C’est l’âge des choix assumés avec énergie, à la lumière de la première partie de parcours. La plupart de nos candidats expriment souvent le sentiment d’être à la fois au top de leurs capacités physiques et de leur force morale et psychologique. Au moment où, pour la plupart d’entre eux, les choix personnels sont largement engagés, les cadres salariés que nous suivons sont le plus souvent déterminés à sauter une bonne marche.

Le fonctionnement dans des organisations tertiaires en mode « processus » ou en mode « projet » est assimilé comme une deuxième nature : ils reconnaissent des formes d’usure dans l’énergie à réinvestir à chaque nouveau projet. Ils se disent conscients de la nature provisoire du travail «tout terrain » mais également du nécessaire travail personnel à réaliser pour se positionner sur le prochain projet, en sachant mobiliser la créativité et projeter le marketing de soi. Il s’agit non seulement de continuer à innover mais également de le faire savoir… En milieu de carrière, le choix de la formation ouvre des perspectives de reconversion professionnelle ou de certification sur un métier par la VAE.
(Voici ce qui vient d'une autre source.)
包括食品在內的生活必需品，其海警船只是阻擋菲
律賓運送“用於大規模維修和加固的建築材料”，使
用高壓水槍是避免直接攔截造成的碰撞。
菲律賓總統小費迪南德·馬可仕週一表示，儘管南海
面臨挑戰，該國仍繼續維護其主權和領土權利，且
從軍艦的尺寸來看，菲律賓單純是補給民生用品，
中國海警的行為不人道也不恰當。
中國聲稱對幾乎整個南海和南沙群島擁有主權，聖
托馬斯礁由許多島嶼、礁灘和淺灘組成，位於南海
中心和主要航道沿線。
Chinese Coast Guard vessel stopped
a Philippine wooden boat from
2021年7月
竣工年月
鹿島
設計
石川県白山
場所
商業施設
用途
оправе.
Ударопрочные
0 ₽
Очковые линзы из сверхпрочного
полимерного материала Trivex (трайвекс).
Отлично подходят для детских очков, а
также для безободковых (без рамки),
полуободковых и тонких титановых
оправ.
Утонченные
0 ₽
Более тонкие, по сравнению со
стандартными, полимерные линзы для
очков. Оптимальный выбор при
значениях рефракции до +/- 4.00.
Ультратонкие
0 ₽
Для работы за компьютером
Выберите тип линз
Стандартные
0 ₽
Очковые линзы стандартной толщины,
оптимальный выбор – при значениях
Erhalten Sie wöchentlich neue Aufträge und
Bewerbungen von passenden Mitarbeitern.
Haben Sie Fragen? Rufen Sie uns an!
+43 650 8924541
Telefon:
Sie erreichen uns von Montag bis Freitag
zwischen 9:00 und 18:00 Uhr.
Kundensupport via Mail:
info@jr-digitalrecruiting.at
25-35 ans : la perspective

Les stages, les intérims et les CDD qui ont précédé le premier CDI, mais aussi l’observation de la vie professionnelle tumultueuse de leurs parents, tout cela a donné à cette génération à la fois un esprit plus entrepreneurial et une confiance plus limitée dans les organisations et les promesses managériales. Née avec les nouvelles technologies, cette génération, qui en a compris les enjeux, sait les utiliser pour piloter et gérer la vie professionnelle en mobilisant les réseaux sociaux : elle sait l’importance de gérer son identité au travers du numérique tout comme la précédente génération entretenait son employabilité. Il faut désormais compter sur l’image : la résonnance du réseau constitue une marque de fabrique. Dis moi qui tu connais, je te dirai ce que tu sais faire. La jeune génération se fond à merveille dans le réseau non hiérarchique de l’internet où la compétence est reconnue lorsqu’elle arrive au bon moment.
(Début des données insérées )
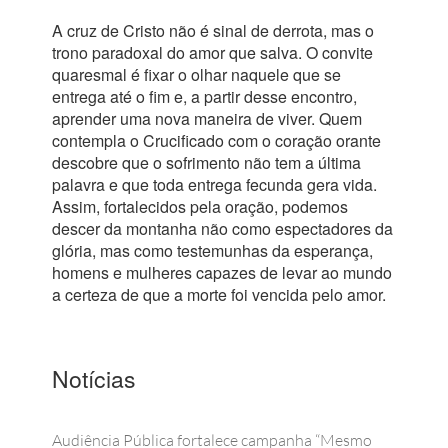
A cruz de Cristo não é sinal de derrota, mas o
trono paradoxal do amor que salva. O convite
quaresmal é fixar o olhar naquele que se
entrega até o fim e, a partir desse encontro,
aprender uma nova maneira de viver. Quem
contempla o Crucificado com o coração orante
descobre que o sofrimento não tem a última
palavra e que toda entrega fecunda gera vida.
Assim, fortalecidos pela oração, podemos
descer da montanha não como espectadores da
glória, mas como testemunhas da esperança,
homens e mulheres capazes de levar ao mundo
a certeza de que a morte foi vencida pelo amor.
Notícias
Audiência Pública fortalece campanha “Mesmo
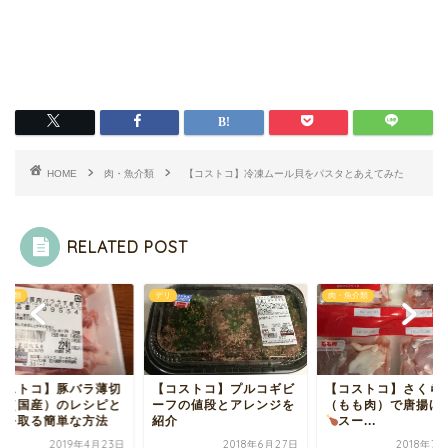
HOME
肉・魚介類
【コストコ】冷凍ムール貝をパスタとあえてみた
RELATED POST
肉・魚介類
肉・魚介類
コストコ】プルコギビ
【コストコ】さくらどり
【コストコ】豚バラ
フの値段とアレンジを
（もも肉）で唐揚げ作り
り肉（国産）のレシ
介
スー...
臭みを取る簡単な方
2018年6月27日
2018年7月24日
2019年4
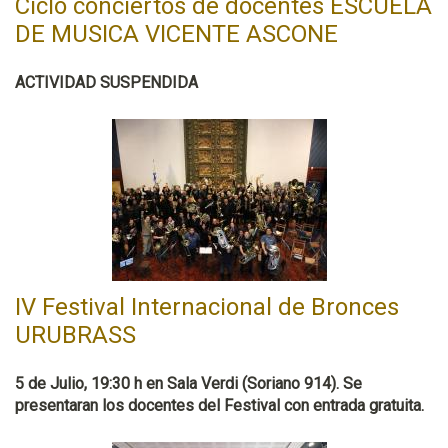
Ciclo conciertos de docentes ESCUELA
DE MUSICA VICENTE ASCONE
ACTIVIDAD SUSPENDIDA
IV Festival Internacional de Bronces
URUBRASS
5 de Julio, 19:30 h en Sala Verdi (Soriano 914). Se
presentaran los docentes del Festival con entrada gratuita.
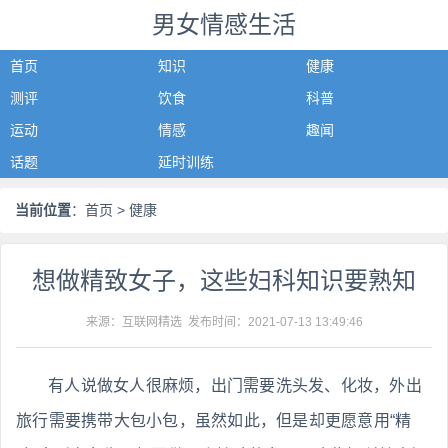
男女情感生活
首页
知识
健康
测评
饮食
科普
运动
情感
趣闻
话题
延时训练
当前位置
：
首页
> 健康
想做精致女子，这些妇科知识要熟知
来源：互联网精选 发布时间：
2021-07-13 13:49:46
有人说做女人很麻烦，出门需要洗头发、化妆，外出
旅行需要携带大包小包，虽然如此，但是却更愿意用“精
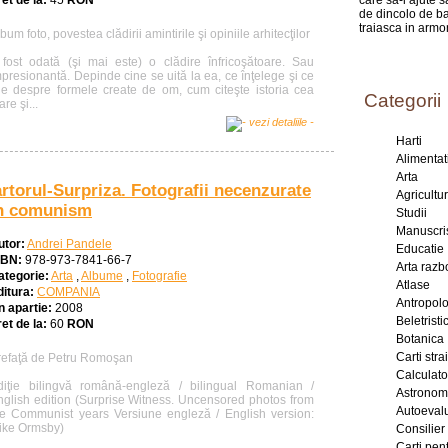
et de la:
45
RON
care sa-i ajute 
de dincolo de ba
traiasca in armo
bum foto, povestea clădirii amintirile şi opiniile arhitecţilor
 fost odată (şi mai este) o clădire înfricoşătoare. Sau
presionantă. Depinde cine se uită la ea, ce înţelege şi ce
tie despre formele create de om, cum citeşte istoria cea
Categorii
re şi...
Harti
Alimentat
Arta
rtorul-Surpriza. Fotografii necenzurate
Agricultu
n comunism
Studii
Manuscri
utor:
Andrei Pandele
Educatie
SBN:
978-973-7841-66-7
Arta razb
ategorie:
Arta
,
Albume
,
Fotografie
Atlase
ditura:
COMPANIA
Antropol
n apartie:
2008
Beletristic
et de la:
60
RON
Botanica
Carti stra
refaţă de Petru Romoşan
Calculat
diţie bilingvă română-engleză / bilingual Romanian /
Astronom
nglish edition (Surprise Witness. Uncensored photos from
Autoeval
he Communist years Versiune engleză / English version:
ike Ormsby)
Consilier
Carti pent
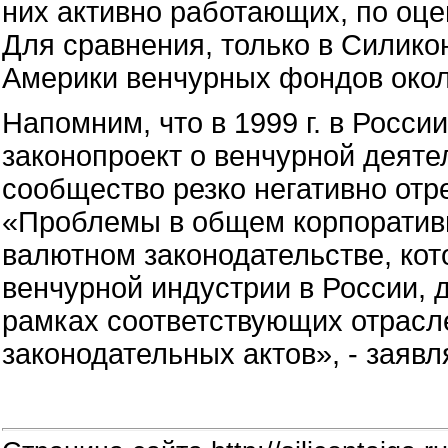
них активно работающих, по оце
Для сравнения, только в Силик
Америки венчурных фондов окол
Напомним, что в 1999 г. в Росси
законопроект о венчурной деяте
сообщество резко негативно отр
«Проблемы в общем корпоративн
валютном законодательстве, ко
венчурной индустрии в России, 
рамках соответствующих отрасл
законодательных актов», - заяв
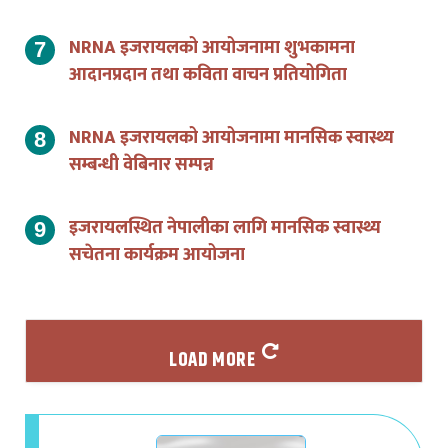
NRNA इजरायलको आयोजनामा शुभकामना
आदानप्रदान तथा कविता वाचन प्रतियोगिता
NRNA इजरायलको आयोजनामा मानसिक स्वास्थ्य
सम्बन्धी वेबिनार सम्पन्न
इजरायलस्थित नेपालीका लागि मानसिक स्वास्थ्य
सचेतना कार्यक्रम आयोजना
LOAD MORE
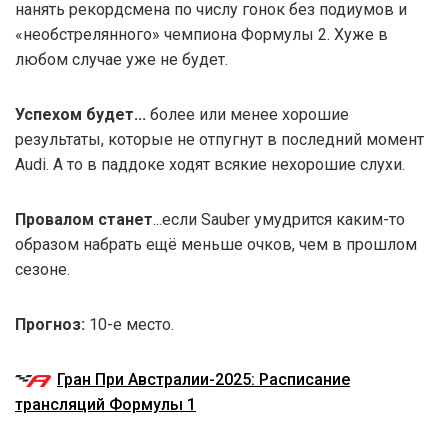
нанять рекордсмена по числу гонок без подиумов и
«необстрелянного» чемпиона Формулы 2. Хуже в
любом случае уже не будет.
Успехом будет...
более или менее хорошие
результаты, которые не отпугнут в последний момент
Audi. А то в паддоке ходят всякие нехорошие слухи.
Провалом станет
...если Sauber умудрится каким-то
образом набрать ещё меньше очков, чем в прошлом
сезоне.
Прогноз:
10-е место.
Гран При Австралии-2025: Расписание
трансляций Формулы 1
Tandis que s’éloigne l’âge de la retraite, il nous parait indispensable de reconnaitre que les perceptions et les aspirations par rapport au travail se diversifient en fonction de l’âge et des trajectoires personnelles. Pour autant, le maintien et le développement des capacités de travail du point de vue de la santé, de la compétence et de l’appétence se préparent à tous les âges de la vie. C’est ce qui donne sens à notre métier d’expert en mobilité professionnelle.